47. Quincy Trouppe (47-44-48)
48. Bobby Estalella (48-45-47)
(48a. Early Wynn [48a-47a-49a)
49. Wally Berger (49-49-52)
50. Bob Johnson (50-50-53)

51. Roger Bresnahan (51-51-54)
52. Bill Monroe (52-52-55)
53. Dave Bancroft (53-53-56)
54. Al Rosen (54-54-57)
55. Dolf Luque (55-55-58)
(55a. Biz Mackey [55a-56a-50a])
(55b. Jimmy Sheckard [55b-56b-59a])
56. Mike Tiernan (56-57-51)
57. George Scales (57-58-59)
58. Urban Shocker (58-59-60)
59. Joe Tinker (59-60-61)
60. Bob Elliott (60-61-64)

I have been at least tempted to vote for pretty much everybody down to here...well, ok, down to about #55. The list kinda peters out in the 55-60 range.
   45. John (You Can Call Me Grandma) Murphy Posted: October 17, 2006 at 02:16 PM (#2214817)
The case for Beckley is whether or not you feel fielding was more difficult during his era (no, I'm not going to talk about bunts, Cliff :-). If you don't buy it or are more concerned with peak, Beckley is not your guy. If you do buy it and are more career-oriented, Beckley will be high on your ballot. Then there are the guys like me in the middle who have him just outside of their ballots, but still respect his accomplishments.

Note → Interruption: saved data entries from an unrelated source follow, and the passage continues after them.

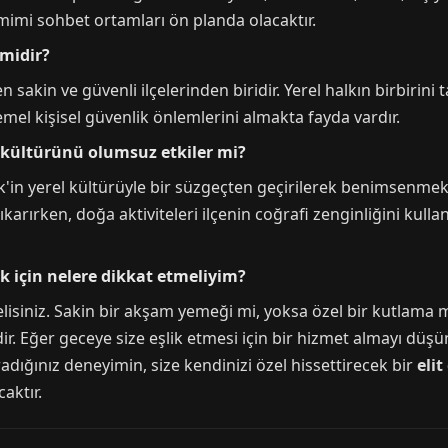
imi sohbet ortamları ön planda olacaktır.
 midir?
 sakin ve güvenli ilçelerinden biridir. Yerel halkın birbirini
mel kişisel güvenlik önlemlerini almakta fayda vardır.
l kültürünü olumsuz etkiler mi?
cik'in yerel kültürüyle bir süzgeçten geçirilerek benimsenme
ıkarırken, doğa aktiviteleri ilçenin coğrafi zenginliğini kullan
ek için nelere dikkat etmeliyim?
lisiniz. Sakin bir akşam yemeği mi, yoksa özel bir kutlama 
r. Eğer geceye size eşlik etmesi için bir hizmet almayı düşü
adığınız deneyimin, size kendinizi özel hissettirecek bir
elit
aktır.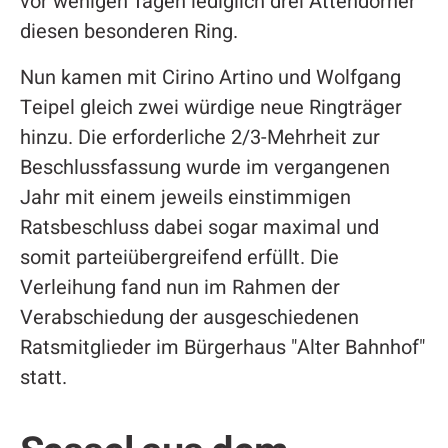
vor wenigen Tagen lediglich drei Attendorner
diesen besonderen Ring.
Nun kamen mit Cirino Artino und Wolfgang
Teipel gleich zwei würdige neue Ringträger
hinzu. Die erforderliche 2/3-Mehrheit zur
Beschlussfassung wurde im vergangenen
Jahr mit einem jeweils einstimmigen
Ratsbeschluss dabei sogar maximal und
somit parteiübergreifend erfüllt. Die
Verleihung fand nun im Rahmen der
Verabschiedung der ausgeschiedenen
Ratsmitglieder im Bürgerhaus "Alter Bahnhof"
statt.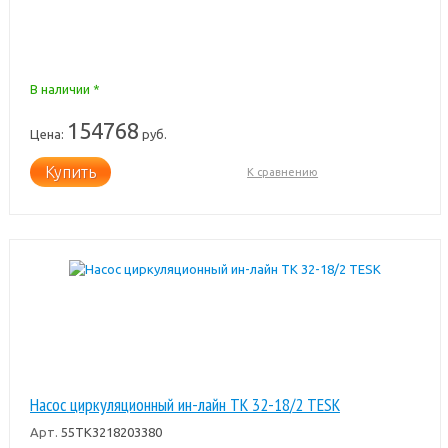
В наличии *
154768
Цена:
руб.
Купить
К сравнению
Насос циркуляционный ин-лайн TK 32-18/2 TESK
Арт.
55TK3218203380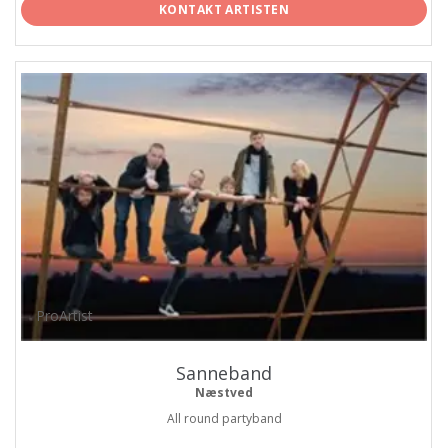
KONTAKT ARTISTEN
ProArtist
Sanneband
Næstved
All round partyband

We can keep discussing Eagle Eye for the next decade, but I don't see anything changing on that front.
   46. TomH Posted: October 17, 2006 at 02:42 PM (#2214841)
OBTW -
For the few Jack Quinn supporters out there:

Quinn's World Series totals are 11 IP in 3 different series, ERA of 8.44, 0-1 record.
   47. DavidFoss Posted: October 17, 2006 at 02:52 PM (#2214853)
There's no question that the 1930s have been overrepresented. The blame has often been unfairly placed at the feet of the Negro League players.

I'm not sure anyone here agrees with that 'blame' assessment. Yes, the presence of the NeL-ers made it trickier to judge 1930s players versus their peers, but there is nothing at the feet of NeL players themselves. There were at least as many 30s borderline inductees from MLB (Terry, Lyons, Ferrell, Averill, Ruffing, Herman) as there were from the NeL-ers (Suttles, who else?).

The handful of extra teams in the 1960s might be enough to offset the Negro League teams, but it probably shouldn't result in a significant increase.

Its a 25% increase in the number of teams (16 vs 20). Is that not significant?

I also don't disagree with Cano's assessment about random bunching. I really like the era-balance comparisons, but we shouldn't poke the magnifying class too closely at these numbers. Its obvious that the 30s are likely too represented, but its too early to say anything about the 60s.
   48. sunnyday2 Posted: October 17, 2006 at 04:31 PM (#2214945)
If there is a process problem with the HoM I think it is that players from the golden age got more shots at getting elected.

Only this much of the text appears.